Data for this task Block Start

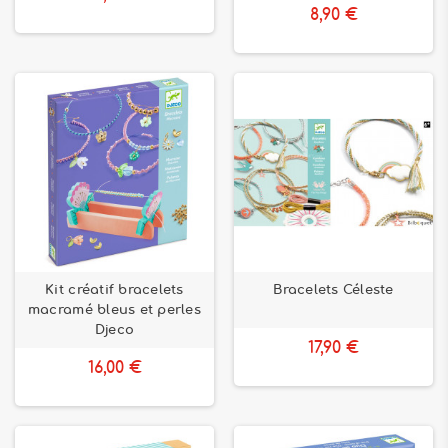
8,90 €
Kit créatif bracelets
Bracelets Céleste
macramé bleus et perles
Djeco
17,90 €
16,00 €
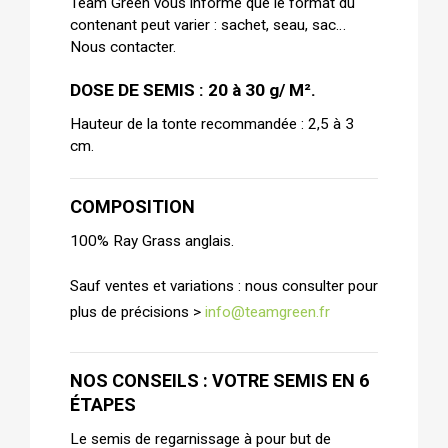
Team Green vous informe que le format du
contenant peut varier : sachet, seau, sac…
Nous contacter.
DOSE DE SEMIS : 20 à 30 g/ M².
Hauteur de la tonte recommandée : 2,5 à 3
cm.
COMPOSITION
100% Ray Grass anglais.
Sauf ventes et variations : nous consulter pour
plus de précisions >
info@teamgreen.fr
NOS CONSEILS : VOTRE SEMIS EN 6
ÉTAPES
Le semis de regarnissage à pour but de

Data for this task Block End

**Work required:** Gather each line in the entries above where the string "pour" is found.

**Solution to the problem:**
Sauf ventes et variations : nous consulter pour
Le semis de regarnissage à pour but de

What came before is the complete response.